If the Chancellor has any sense, he will announce a cut in corporation tax before we lose any more large businesses.

Agreed, but given the way that both main parties seem to want to deliver the greenest agenda. I think more likely is an increase in fuel duty and higher road tax for bigger engines.

Slightly off topic but I see now the government is including satellite navigation devices in the rpi. Since these have become cheaper in the past few years I suppose it's hardly surprising since it gives the impression that inflation is falling. The reality as most working people are all too aware is that most things are going up in price.

Brown has run the treasury for ten years now and what do we have to show for it? £175 billion spent on the NHS and education. Are they any better than when he took over? Not in my opinion. If the economy is so rosy why does he have to keep borrowing such vast sums and ultimately who will pay it? Not the hugely increased public sector. They are just a drain, and not the 2.7 million people on "incapacity benefit"

A slow train wreck indeed but who will clear up the mess?

Old Codger said...

It is interesting that Stalin Brown will hit the headlines whilst Sir Michael Lyons'Council Tax Report, with the conclusion that the present system is essentially unfair and impinges too greatly on the elderly, will be lost.

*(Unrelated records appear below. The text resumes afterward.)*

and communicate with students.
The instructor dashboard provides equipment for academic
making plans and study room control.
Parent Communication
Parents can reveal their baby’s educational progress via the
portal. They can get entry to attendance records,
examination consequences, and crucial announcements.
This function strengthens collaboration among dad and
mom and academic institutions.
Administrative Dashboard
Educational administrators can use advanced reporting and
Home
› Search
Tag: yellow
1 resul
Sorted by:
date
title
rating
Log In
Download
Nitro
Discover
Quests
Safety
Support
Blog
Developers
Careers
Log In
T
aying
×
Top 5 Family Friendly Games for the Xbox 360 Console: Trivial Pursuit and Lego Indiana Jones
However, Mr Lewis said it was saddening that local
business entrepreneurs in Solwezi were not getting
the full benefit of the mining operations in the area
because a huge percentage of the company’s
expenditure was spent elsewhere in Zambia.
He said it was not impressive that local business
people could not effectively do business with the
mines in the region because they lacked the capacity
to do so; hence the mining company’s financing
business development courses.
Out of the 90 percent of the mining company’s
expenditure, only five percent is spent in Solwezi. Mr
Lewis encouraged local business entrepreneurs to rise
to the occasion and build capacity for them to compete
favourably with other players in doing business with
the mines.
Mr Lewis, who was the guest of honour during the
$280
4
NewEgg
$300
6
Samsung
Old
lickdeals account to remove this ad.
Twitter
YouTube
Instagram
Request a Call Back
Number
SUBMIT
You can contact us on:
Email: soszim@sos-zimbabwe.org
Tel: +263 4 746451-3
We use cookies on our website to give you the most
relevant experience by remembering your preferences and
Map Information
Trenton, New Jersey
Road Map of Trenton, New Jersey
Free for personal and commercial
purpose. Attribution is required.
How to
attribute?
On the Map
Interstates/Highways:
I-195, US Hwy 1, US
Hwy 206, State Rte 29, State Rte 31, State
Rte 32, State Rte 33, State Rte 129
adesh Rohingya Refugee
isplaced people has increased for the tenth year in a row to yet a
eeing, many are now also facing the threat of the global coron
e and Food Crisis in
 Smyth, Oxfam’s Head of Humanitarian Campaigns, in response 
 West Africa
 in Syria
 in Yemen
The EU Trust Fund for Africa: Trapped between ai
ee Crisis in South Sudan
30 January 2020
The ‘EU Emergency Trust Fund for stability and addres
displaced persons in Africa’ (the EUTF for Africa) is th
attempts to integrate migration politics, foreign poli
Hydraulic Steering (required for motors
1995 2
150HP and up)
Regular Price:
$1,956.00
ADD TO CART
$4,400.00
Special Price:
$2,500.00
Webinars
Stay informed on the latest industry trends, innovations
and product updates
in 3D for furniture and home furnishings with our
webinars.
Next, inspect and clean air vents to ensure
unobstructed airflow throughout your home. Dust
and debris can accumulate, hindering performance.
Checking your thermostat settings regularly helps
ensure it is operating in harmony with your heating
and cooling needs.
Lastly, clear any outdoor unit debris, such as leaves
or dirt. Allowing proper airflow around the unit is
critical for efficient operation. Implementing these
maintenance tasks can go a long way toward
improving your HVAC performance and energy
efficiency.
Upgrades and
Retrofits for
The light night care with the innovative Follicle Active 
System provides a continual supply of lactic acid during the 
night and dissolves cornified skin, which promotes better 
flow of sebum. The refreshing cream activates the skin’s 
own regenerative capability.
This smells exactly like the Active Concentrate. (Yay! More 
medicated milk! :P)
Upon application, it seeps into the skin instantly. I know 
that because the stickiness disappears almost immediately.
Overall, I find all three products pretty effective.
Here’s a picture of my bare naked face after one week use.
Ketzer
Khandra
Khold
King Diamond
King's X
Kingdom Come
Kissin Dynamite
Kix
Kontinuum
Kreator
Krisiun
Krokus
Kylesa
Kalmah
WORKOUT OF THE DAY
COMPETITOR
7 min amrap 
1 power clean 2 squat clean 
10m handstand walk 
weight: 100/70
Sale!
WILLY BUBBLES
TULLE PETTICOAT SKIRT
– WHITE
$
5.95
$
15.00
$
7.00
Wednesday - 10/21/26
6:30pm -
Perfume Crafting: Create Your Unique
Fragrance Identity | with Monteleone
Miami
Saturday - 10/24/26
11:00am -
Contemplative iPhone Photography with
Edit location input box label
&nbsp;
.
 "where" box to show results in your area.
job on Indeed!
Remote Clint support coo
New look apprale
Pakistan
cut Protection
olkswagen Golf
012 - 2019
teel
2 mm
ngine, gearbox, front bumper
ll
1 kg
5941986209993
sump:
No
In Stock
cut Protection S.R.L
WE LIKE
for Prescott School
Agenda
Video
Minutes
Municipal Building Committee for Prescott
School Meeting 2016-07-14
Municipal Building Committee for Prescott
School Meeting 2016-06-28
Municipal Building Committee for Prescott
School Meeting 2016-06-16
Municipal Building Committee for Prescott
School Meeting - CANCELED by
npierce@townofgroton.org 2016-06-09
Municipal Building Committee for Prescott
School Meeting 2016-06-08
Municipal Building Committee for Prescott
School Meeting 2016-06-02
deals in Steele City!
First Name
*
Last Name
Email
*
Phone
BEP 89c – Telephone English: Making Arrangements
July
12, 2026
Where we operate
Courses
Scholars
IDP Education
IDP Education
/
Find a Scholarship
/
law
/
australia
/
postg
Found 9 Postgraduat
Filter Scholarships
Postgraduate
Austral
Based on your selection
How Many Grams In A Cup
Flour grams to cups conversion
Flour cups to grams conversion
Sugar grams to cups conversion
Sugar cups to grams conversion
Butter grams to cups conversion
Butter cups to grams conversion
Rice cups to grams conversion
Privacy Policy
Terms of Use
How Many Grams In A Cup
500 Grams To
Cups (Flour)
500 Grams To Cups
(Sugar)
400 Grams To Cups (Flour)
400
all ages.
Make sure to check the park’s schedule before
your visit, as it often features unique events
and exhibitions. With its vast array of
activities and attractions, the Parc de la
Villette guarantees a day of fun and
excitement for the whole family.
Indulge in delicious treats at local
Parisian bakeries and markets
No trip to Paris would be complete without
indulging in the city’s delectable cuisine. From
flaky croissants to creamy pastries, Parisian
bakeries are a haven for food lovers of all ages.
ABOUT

I talked to a KCC Budget Officer this morning and interrupted his reading of the 600 pages the report contains to ask him how much of KCC expenditure is on pensions.

An interesting thought for those struggling on the risible state pension and any small paltry private pension provision they made that puts them just outside the benefit system; KCC(including TDCs) pension costs are approximately 10% of budget; Police pensions cost 12.4% of their budget and Fire pensions cost 2% of budget.
So if you are an impoverished pensioner having trouble meeting your ever increasing Council Tax Bill (100% increase since 1997)be consoled that you are at least helping to pay out of your Council Tax for a large number of better of index-linked ex-public service employee pensioners to the tune of:

KCC(including TDC): £208,000,000
Kent Police: £32,151,000
Kent Fire: £1,360,000

Will we see the Tories do something on Council Tax to be based on ability to pay? Don't hold your breath.

Eastcliff Richard said...

You say: In our thriving economy, with the tax burden at a record high, prices of goods and services are now climbing at an annual rate of 4.6 per cent. The last time they were so high, in 1991, interest rates were above 11 per cent and the housing market was in the midst of a severe crash.

So, the economy by your own admission is thriving, but things are as bad as 1991. Hmmm. 1991? Just remind me which party was running the country at that point. Oh, and hadn't we just seen one of the worse currency crises ever? Now who was the chancellor responsible for that? And 14% mortgage rates, forcing thousands of people onto the streets.

Ah, thems were the days!

DrMoores said...

*** comments don't work properly today!

It's not quite as simple as that ECR.

"Thriving" is an expression of cynicism, given the figures.

1991.. no excuses but a little more complicated and the legacy of teh ERM et al. Government very sensibly handed the wheel to the Bank of England which is responsible for inetrest rate stability and not Gordon.

Anonymous said...

An economist this morning on BBC argued that the Uk economy and world economy went into a stable period from 1992 onwards and the Tory case that Stalin Brown was handed a strong economy in 1997 was valid. He then went onto to say that this is no longer the case and that Brown has stored up a mess for his successor and that if world economy has hiccup, we will get violently sick!

Eastcliff Richard said...

I take your point Doc, and after all that Norman Lamont is actually a lovely chap, I interviewed him many times. He used to like a glass or two of Shardy in the green room afterwards, I recall.